It just got me to thinking of women who have attended our church in the past who interacted inappropriately with my husband.  As a wife, I find it my solemn duty and privilege to be on the front lines when it comes to praying for my husband about the temptations that the devil may bring through other women.  One thing I've noticed through the years is that when the Holy Spirit prompts me to pray about this issue, it never raises suspicion in my mind or heart that my husband is doing something wrong.  The Bible clearly states that "we are not ignorant of the devil's schemes", and history has certainly proven that bringing this type of temptation has taken many a minister completely out!  So I view this type of prayer for him as preventative, not reparative.  I also feel privileged to be in the position of holding the responsibility of guarding the man of God in this way.  Just as no one else can meet the physical needs of my husband, no one can really pray the way I can for him concerning this temptation either.  I see myself as his spiritual body guard and I feel a sense of honor to be in that position.  By guarding him, I am also helping to guard the flock that he shepherds and I like that.  

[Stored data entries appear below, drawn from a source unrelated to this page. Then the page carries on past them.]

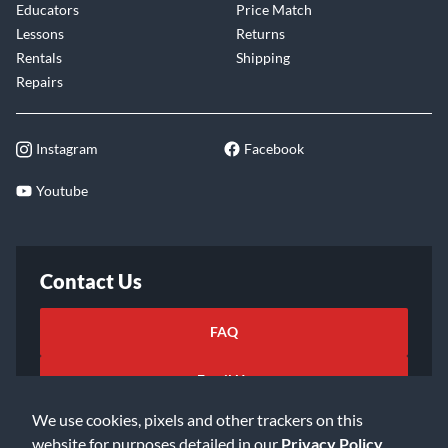
Educators
Price Match
Lessons
Returns
Rentals
Shipping
Repairs
Instagram
Facebook
Youtube
Contact Us
FAQ
Email Us
We use cookies, pixels and other trackers on this
website for purposes detailed in our
Privacy Policy
.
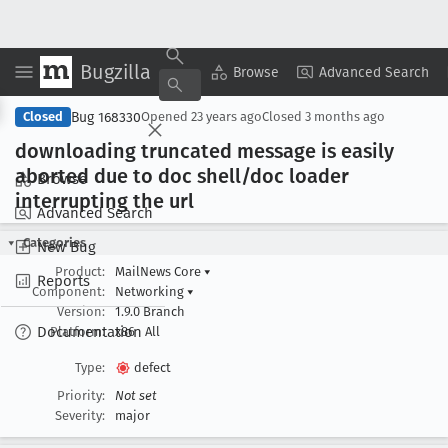
Bugzilla
Copy Summary
▾
View ▾
Browse
Advanced Search
Bug 168330
Closed
Opened
23 years ago
Closed
3 months ago
downloading truncated message is easily
aborted due to doc shell/doc loader
Browse
interrupting the url
Advanced Search
Categories
New Bug
Product:
MailNews Core
▾
Reports
Component:
Networking
▾
Version:
1.9.0 Branch
Documentation
Platform:
x86
All
Type:
defect
Priority:
Not set
Severity:
major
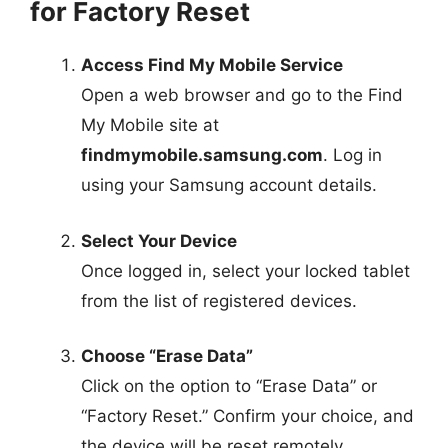
for Factory Reset
Access Find My Mobile Service
Open a web browser and go to the Find
My Mobile site at
findmymobile.samsung.com
. Log in
using your Samsung account details.
Select Your Device
Once logged in, select your locked tablet
from the list of registered devices.
Choose “Erase Data”
Click on the option to “Erase Data” or
“Factory Reset.” Confirm your choice, and
the device will be reset remotely.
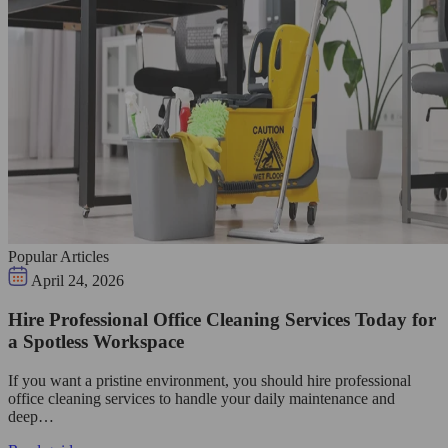
Popular Articles
April 24, 2026
Hire Professional Office Cleaning Services Today for
a Spotless Workspace
If you want a pristine environment, you should hire professional
office cleaning services to handle your daily maintenance and
deep…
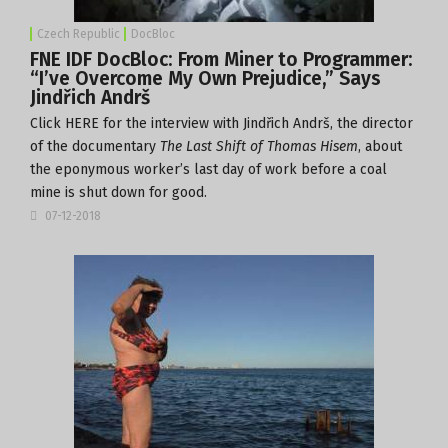
Czech Republic
DocBloc
FNE IDF DocBloc: From Miner to Programmer:
“I’ve Overcome My Own Prejudice,” Says
Jindřich Andrš
Click
HERE
for the interview with Jindřich Andrš, the director
of the documentary
The Last Shift of Thomas Hisem
, about
the eponymous worker’s last day of work before a coal
mine is shut down for good.
07-12-2018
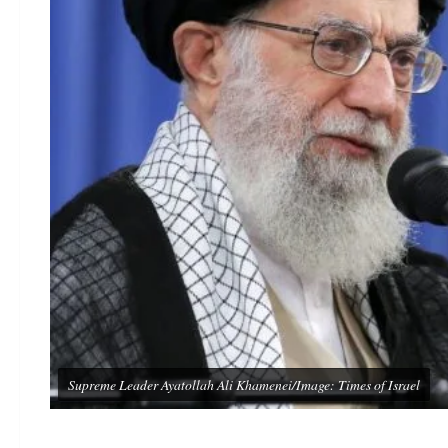
Supreme Leader Ayatollah Ali Khamenei/Image: Times of Israel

Through the years, I have noticed that there are 3 kinds of women that have a tendency to act inappropriately with my minister husband.  You may be able to identify other kinds, but these are the 3 that I have seen as we have been in ministry.  

  • The first kind I just call the innocents.  They are usually, but not always,  fairly young in the Lord.  They are usually not happy in their marriages and often unequally yoked.  They have a respect for the ministry on some level and often look at my hubby as the perfect mate or a better mate.  In their minds, a pastor is just a cut above all the rest of the men in the world and they desire to know and relate to him because they are intrigued by him or desirous of the characteristics that, in their minds, he possesses.  In him they see the things they should be receiving from the men in their lives but aren't.  Because they don't know any other way to gain proximity to a man, they knowingly or unknowingly flirt with him in an attempt to get nearer.  These kinds of women really don't bother me much.  I see them more as children who wait in line to see Santa Claus or a sports hero.  They are misguided and misinformed, but are not maliciously trying to destroy a marriage.  I do make sure that I am always beside my husband when he is engaged with these women in any way-both for his and their own protection. With a little discipleship and care, these women soon fall into proper relationship with their pastor and become a tremendous blessing in the body.  Once I figured this out, it was a lot easier for me to minister to these women. 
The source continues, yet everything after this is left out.